**Task item**
Reproduce the records precisely. Every line should be included.

**Provided entries**
....

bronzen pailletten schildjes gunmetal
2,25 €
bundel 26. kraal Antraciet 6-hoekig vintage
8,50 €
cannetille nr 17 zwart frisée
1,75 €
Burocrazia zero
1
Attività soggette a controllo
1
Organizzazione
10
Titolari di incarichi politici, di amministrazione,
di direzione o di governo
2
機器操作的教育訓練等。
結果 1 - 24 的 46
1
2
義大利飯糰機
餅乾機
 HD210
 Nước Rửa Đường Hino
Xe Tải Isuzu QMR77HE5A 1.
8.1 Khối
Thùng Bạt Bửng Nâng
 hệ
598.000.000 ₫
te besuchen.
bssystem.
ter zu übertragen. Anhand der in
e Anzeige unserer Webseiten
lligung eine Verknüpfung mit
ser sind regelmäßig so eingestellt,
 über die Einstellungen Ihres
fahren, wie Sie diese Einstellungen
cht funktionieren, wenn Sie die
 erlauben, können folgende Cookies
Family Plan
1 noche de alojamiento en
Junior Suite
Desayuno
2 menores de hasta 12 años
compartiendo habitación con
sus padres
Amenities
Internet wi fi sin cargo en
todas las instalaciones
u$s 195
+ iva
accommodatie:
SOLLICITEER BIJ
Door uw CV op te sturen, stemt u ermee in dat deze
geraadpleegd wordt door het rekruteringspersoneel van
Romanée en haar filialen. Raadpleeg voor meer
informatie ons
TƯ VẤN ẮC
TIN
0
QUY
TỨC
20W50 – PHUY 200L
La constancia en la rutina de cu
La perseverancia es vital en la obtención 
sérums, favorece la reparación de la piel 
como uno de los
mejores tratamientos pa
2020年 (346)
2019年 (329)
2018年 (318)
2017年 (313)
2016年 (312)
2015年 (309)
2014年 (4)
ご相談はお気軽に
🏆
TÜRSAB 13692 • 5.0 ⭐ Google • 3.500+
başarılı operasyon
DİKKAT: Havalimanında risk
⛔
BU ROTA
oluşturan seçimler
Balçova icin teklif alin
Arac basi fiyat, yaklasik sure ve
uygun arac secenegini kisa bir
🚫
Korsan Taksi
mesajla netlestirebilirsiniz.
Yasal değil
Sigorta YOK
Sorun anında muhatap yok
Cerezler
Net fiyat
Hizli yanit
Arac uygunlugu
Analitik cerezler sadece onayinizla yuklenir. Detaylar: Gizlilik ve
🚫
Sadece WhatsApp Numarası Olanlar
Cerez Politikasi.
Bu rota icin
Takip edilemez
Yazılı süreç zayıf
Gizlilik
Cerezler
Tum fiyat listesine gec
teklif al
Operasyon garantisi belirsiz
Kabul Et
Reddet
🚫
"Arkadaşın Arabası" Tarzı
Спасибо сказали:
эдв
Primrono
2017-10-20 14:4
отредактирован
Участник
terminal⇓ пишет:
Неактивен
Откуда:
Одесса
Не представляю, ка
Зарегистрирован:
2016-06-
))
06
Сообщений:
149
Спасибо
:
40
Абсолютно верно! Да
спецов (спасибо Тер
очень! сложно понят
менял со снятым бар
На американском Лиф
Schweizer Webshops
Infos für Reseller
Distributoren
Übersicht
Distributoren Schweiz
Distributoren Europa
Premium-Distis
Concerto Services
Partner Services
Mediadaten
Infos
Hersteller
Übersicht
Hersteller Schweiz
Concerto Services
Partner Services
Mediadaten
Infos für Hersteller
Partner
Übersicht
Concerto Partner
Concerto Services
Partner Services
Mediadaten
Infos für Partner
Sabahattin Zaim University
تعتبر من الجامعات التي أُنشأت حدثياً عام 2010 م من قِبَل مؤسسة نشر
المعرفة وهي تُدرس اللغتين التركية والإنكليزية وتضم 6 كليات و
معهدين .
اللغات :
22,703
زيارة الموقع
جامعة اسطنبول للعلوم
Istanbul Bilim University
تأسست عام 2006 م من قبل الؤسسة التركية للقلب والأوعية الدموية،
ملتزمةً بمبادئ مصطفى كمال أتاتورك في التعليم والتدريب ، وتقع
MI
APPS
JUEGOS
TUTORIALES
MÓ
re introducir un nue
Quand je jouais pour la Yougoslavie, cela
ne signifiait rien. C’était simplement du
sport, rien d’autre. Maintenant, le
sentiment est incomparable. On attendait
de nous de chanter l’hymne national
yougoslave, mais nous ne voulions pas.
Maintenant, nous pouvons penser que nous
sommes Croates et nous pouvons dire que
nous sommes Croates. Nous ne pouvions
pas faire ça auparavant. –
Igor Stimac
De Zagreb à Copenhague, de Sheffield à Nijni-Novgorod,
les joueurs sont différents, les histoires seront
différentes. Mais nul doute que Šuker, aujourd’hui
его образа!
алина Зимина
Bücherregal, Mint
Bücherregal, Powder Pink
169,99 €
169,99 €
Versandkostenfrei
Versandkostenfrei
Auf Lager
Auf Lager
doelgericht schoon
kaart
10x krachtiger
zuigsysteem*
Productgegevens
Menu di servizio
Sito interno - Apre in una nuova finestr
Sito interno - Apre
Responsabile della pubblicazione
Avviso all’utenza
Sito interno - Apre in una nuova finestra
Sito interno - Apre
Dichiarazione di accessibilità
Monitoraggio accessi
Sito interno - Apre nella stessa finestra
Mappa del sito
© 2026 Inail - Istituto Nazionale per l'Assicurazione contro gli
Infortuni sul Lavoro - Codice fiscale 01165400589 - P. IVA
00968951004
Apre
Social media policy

....

**Output for this task**
bronzen pailletten schildjes gunmetal
2,25 €
bundel 26. kraal Antraciet 6-hoekig vintage
8,50 €
cannetille nr 17 zwart frisée
1,75 €
Burocrazia zero
1
Attività soggette a controllo
1
Organizzazione
10
Titolari di incarichi politici, di amministrazione,
di direzione o di governo
2
機器操作的教育訓練等。
結果 1 - 24 的 46
1
2
義大利飯糰機
餅乾機
 HD210
 Nước Rửa Đường Hino
Xe Tải Isuzu QMR77HE5A 1.
8.1 Khối
Thùng Bạt Bửng Nâng
 hệ
598.000.000 ₫
te besuchen.
bssystem.
ter zu übertragen. Anhand der in
e Anzeige unserer Webseiten
lligung eine Verknüpfung mit
ser sind regelmäßig so eingestellt,
 über die Einstellungen Ihres
fahren, wie Sie diese Einstellungen
cht funktionieren, wenn Sie die
 erlauben, können folgende Cookies
Family Plan
1 noche de alojamiento en
Junior Suite
Desayuno
2 menores de hasta 12 años
compartiendo habitación con
sus padres
Amenities
Internet wi fi sin cargo en
todas las instalaciones
u$s 195
+ iva
accommodatie:
SOLLICITEER BIJ
Door uw CV op te sturen, stemt u ermee in dat deze
geraadpleegd wordt door het rekruteringspersoneel van
Romanée en haar filialen. Raadpleeg voor meer
informatie ons
TƯ VẤN ẮC
TIN
0
QUY
TỨC
20W50 – PHUY 200L
La constancia en la rutina de cu
La perseverancia es vital en la obtención 
sérums, favorece la reparación de la piel 
como uno de los
mejores tratamientos pa
2020年 (346)
2019年 (329)
2018年 (318)
2017年 (313)
2016年 (312)
2015年 (309)
2014年 (4)
ご相談はお気軽に
🏆
TÜRSAB 13692 • 5.0 ⭐ Google • 3.500+
başarılı operasyon
DİKKAT: Havalimanında risk
⛔
BU ROTA
oluşturan seçimler
Balçova icin teklif alin
Arac basi fiyat, yaklasik sure ve
uygun arac secenegini kisa bir
🚫
Korsan Taksi
mesajla netlestirebilirsiniz.
Yasal değil
Sigorta YOK
Sorun anında muhatap yok
Cerezler
Net fiyat
Hizli yanit
Arac uygunlugu
Analitik cerezler sadece onayinizla yuklenir. Detaylar: Gizlilik ve
🚫
Sadece WhatsApp Numarası Olanlar
Cerez Politikasi.
Bu rota icin
Takip edilemez
Yazılı süreç zayıf
Gizlilik
Cerezler
Tum fiyat listesine gec
teklif al
Operasyon garantisi belirsiz
Kabul Et
Reddet
🚫
"Arkadaşın Arabası" Tarzı
Спасибо сказали:
эдв
Primrono
2017-10-20 14:4
отредактирован
Участник
terminal⇓ пишет:
Неактивен
Откуда:
Одесса
Не представляю, ка
Зарегистрирован:
2016-06-
))
06
Сообщений:
149
Спасибо
:
40
Абсолютно верно! Да
спецов (спасибо Тер
очень! сложно понят
менял со снятым бар
На американском Лиф
Schweizer Webshops
Infos für Reseller
Distributoren
Übersicht
Distributoren Schweiz
Distributoren Europa
Premium-Distis
Concerto Services
Partner Services
Mediadaten
Infos
Hersteller
Übersicht
Hersteller Schweiz
Concerto Services
Partner Services
Mediadaten
Infos für Hersteller
Partner
Übersicht
Concerto Partner
Concerto Services
Partner Services
Mediadaten
Infos für Partner
Sabahattin Zaim University
تعتبر من الجامعات التي أُنشأت حدثياً عام 2010 م من قِبَل مؤسسة نشر
المعرفة وهي تُدرس اللغتين التركية والإنكليزية وتضم 6 كليات و
معهدين .
اللغات :
22,703
زيارة الموقع
جامعة اسطنبول للعلوم
Istanbul Bilim University
تأسست عام 2006 م من قبل الؤسسة التركية للقلب والأوعية الدموية،
ملتزمةً بمبادئ مصطفى كمال أتاتورك في التعليم والتدريب ، وتقع
MI
APPS
JUEGOS
TUTORIALES
MÓ
re introducir un nue
Quand je jouais pour la Yougoslavie, cela
ne signifiait rien. C’était simplement du
sport, rien d’autre. Maintenant, le
sentiment est incomparable. On attendait
de nous de chanter l’hymne national
yougoslave, mais nous ne voulions pas.
Maintenant, nous pouvons penser que nous
sommes Croates et nous pouvons dire que
nous sommes Croates. Nous ne pouvions
pas faire ça auparavant. –
Igor Stimac
De Zagreb à Copenhague, de Sheffield à Nijni-Novgorod,
les joueurs sont différents, les histoires seront
différentes. Mais nul doute que Šuker, aujourd’hui
его образа!
алина Зимина
Bücherregal, Mint
Bücherregal, Powder Pink
169,99 €
169,99 €
Versandkostenfrei
Versandkostenfrei
Auf Lager
Auf Lager
doelgericht schoon
kaart
10x krachtiger
zuigsysteem*
Productgegevens
Menu di servizio
Sito interno - Apre in una nuova finestr
Sito interno - Apre
Responsabile della pubblicazione
Avviso all’utenza
Sito interno - Apre in una nuova finestra
Sito interno - Apre
Dichiarazione di accessibilità
Monitoraggio accessi
Sito interno - Apre nella stessa finestra
Mappa del sito
© 2026 Inail - Istituto Nazionale per l'Assicurazione contro gli
Infortuni sul Lavoro - Codice fiscale 01165400589 - P. IVA
00968951004
Apre
Social media policy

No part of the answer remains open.